Longtemps délaissées, les politiques de prévention reviennent au goût du jour : dans le domaine sanitaire… mais aussi dans bien d’autres secteurs.

Après avoir longtemps été négligées, les politiques de prévention se développent aujourd’hui dans de très nombreux pays occidentaux. Du fait notamment de la multiplication des maladies chroniques liées à l’évolution des modes de vie, c’est dans le domaine de la santé que le déploiement de la prévention a été le plus important – avec par exemple de nombreux programmes de lutte contre le tabagisme, l’alcoolisme ou l’obésité. Et depuis quelques années, la prévention gagne de nombreux autres secteurs d’activité, tels que la protection de l’environnement, la lutte contre l’exclusion ou encore la lutte contre la criminalité. Dans tous ces domaines, le questionnement est à chaque fois le même : face à la montée en puissance des « externalités négatives » et des « coûts défensifs », ne vaut-il pas mieux prévenir plutôt que guérir ?

La prévention, de la prise de conscience à l’évaluation 

Dans le domaine sanitaire, la prévention recouvre l’autoprotection (empêcher la survenue de risques) et l’autoassurance (minimiser les conséquences).

Dans le domaine de la santé, la prévention est définie par l’OMS comme « tout acte destiné à éviter des phénomènes attendus. » Partant de cette définition très large, et à la suite d’un article fondateur d’Ehrlich et Becker datant de 1972, les économistes distinguent « deux familles de prévention : l’autoprotection et l’auto-assurance. Dans ce cadre, la prévention peut être définie comme l’ensemble des actions menées dans le but de préparer ou d’empêcher la survenue de certains risques mais aussi de minimiser les conséquences négatives induites par leur survenue. » (Loubière et coll., 2004 ; Lamoureux, 2009) Il en découle trois types de politiques publiques :

-        la prévention primaire, qui vise à réduire l’occurrence ou l’incidence d’une maladie (par exemple une campagne de vaccination ou encore une campagne de promotion de l’hygiène bucco-dentaire ou alimentaire) ;

-        la prévention secondaire, qui cherche à réduire les conséquences d’une maladie une fois celle-ci révélée (par exemple les campagnes de dépistage du cancer du sein) ;

-        la prévention tertiaire,  qui vise à réduire les conséquences négatives des maladies chroniques (par exemple l’accompagnement diététique des diabétiques pour réduire les risques d’invalidité).

La prévention occupe une place de plus en plus importante dans les dispositifs de santé. Mais l’évaluation de l’efficacité des politiques de prévention reste particulièrement difficile à établir.

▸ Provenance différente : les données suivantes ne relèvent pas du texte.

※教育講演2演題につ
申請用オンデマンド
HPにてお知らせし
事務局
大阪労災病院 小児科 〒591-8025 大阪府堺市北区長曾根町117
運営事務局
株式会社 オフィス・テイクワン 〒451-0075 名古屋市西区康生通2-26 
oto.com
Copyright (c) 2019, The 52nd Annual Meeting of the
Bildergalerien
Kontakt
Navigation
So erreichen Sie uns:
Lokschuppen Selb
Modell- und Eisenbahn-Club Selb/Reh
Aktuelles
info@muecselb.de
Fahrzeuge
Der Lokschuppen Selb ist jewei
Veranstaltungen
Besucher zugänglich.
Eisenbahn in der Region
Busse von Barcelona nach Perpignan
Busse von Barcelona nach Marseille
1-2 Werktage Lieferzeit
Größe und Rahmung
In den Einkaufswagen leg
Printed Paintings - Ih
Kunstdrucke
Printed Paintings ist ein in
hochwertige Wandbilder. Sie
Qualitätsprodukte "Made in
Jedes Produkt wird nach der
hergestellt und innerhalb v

Mais si elles sont aujourd’hui plus largement étudiées, force est de constater que les politiques de prévention restent encore les parents pauvres des politiques publiques, loin derrière la médecine curative. Sabine Loubière et ses collègues (2004) rappellent par exemple qu’en France la notion de prévention n’est apparue dans la législation qu’en 1988 dans le Code de la Sécurité sociale. Mais « il faut attendre 1998 pour que le terme général de prévention figure dans le Code de santé publique, à travers la loi de lutte contre les exclusions qui pose le principe de programmes régionaux pour l’accès aux soins et à la prévention des personnes les plus démunies ». Et c’est seulement la loi du 4 mars 2002 qui donne à la prévention une place de premier plan dans la politique de santé, à travers l’article L.1417-1 du Code de la santé publique qui établit que la politique de prévention « a pour but d’améliorer l’état de santé de la population en évitant l’apparition, le développement ou l’aggravation des maladies ou accidents et en favorisant les comportements (…) pouvant contribuer à réduire le risque de maladie et d’accident. »

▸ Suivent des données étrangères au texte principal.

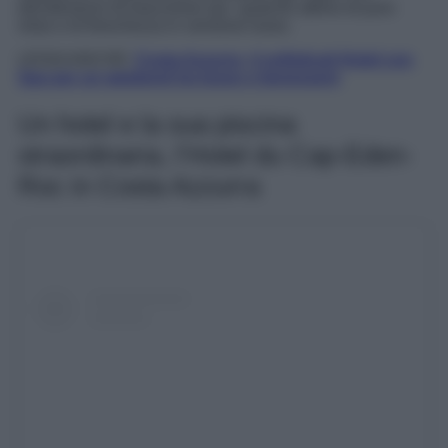
decideranno di trascorrere qui qualche attimo di puro
relax e di freschezza in versione lusso.
LEGGI ANCHE:
Costa Azzurra, 4 sofisticati Hotel con
Spa per un weekend tra lusso e benessere
Un hotel e la sua piscina
straordinaria, l’Hotel du Cap-Eden-
Roc in Costa Azzurra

Et si les politiques de prévention ont tant de mal à s’imposer, c’est parce qu’il est délicat d’en faire une évaluation précise. Aujourd’hui encore, on parvient par exemple difficilement à estimer la part des dépenses de prévention dans le total des dépenses de santé : les actes de prévention sont en effet délicats à identifier précisément (Lamoureux, 2009). Et même lorsque ces actes sont connus, il est encore plus compliqué d’en évaluer les effets – notamment parce que « les coûts des essais cliniques pour évaluer des activités préventives sont le plus souvent nettement supérieurs aux coûts engendrés par des essais cliniques pour des molécules à but curatif. » (Loubière et coll., 2004) Tout cela concoure à faire de l’évaluation de l’efficacité des politiques de prévention sanitaire un objet particulièrement délicat.

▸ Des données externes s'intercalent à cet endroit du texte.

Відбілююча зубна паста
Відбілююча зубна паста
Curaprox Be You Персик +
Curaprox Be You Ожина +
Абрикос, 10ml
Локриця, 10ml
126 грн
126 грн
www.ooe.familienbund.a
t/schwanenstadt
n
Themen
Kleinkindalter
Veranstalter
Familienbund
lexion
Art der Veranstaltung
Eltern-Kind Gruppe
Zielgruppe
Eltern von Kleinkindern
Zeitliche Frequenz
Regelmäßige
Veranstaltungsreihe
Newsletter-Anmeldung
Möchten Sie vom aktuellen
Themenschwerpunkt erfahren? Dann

Mesurer l’efficacité des politiques de prévention : les « effets nets »

La première étape d’une évaluation de prévention consiste à estimer les effets nets du programme : c’est à dire ses effets propres, en dehors de l’évolution d’autres facteurs. Une étape cruciale, et pour autant souvent difficile à mener…

Pour comprendre comment s’opère l’évaluation d’un programme ou d’une politique en matière de prévention, on peut s’appuyer sur un exemple autre que celui des politiques sanitaires. Le centre national de prévention du crime canadien a par exemple publié un rapport très documenté sur la question de l’évaluation des politiques de prévention dans le domaine de la criminalité. (Mc Intosh & Li, 2012) D’où il ressort que, en matière de prévention comme ailleurs, l’évaluation d’un programme passe par une première étape cruciale : l’analyse de ses « effets nets ». Ces derniers peuvent être définis comme les effets du programme, en dehors de tout autre facteur. Pour mesurer les effets nets d’un programme, il faut donc comparer l’évolution d’une situation en se référant à deux cas : avec et sans intervention publique. Dans le cas d’un programme de prévention de la criminalité, par exemple, « les évaluateurs enregistrent le nombre de vols d’automobiles qui ont eu lieu lorsque le programme a été en place et durant les cinq années suivantes. Ces données ont été recueillies dans les quartiers où le programme a été mis en oeuvre (les secteurs d’intervention) et des secteurs équivalents où le programme n’a pas été appliqué (secteurs témoins). Dans cette situation, les « effets nets du programme » correspondent tout simplement à la différence entre le nombre de vols d’automobiles dans les secteurs d’intervention et le nombre enregistré dans les secteurs témoins durant la période déterminée de l’évaluation. » (Mc Intosh & Li, 2012)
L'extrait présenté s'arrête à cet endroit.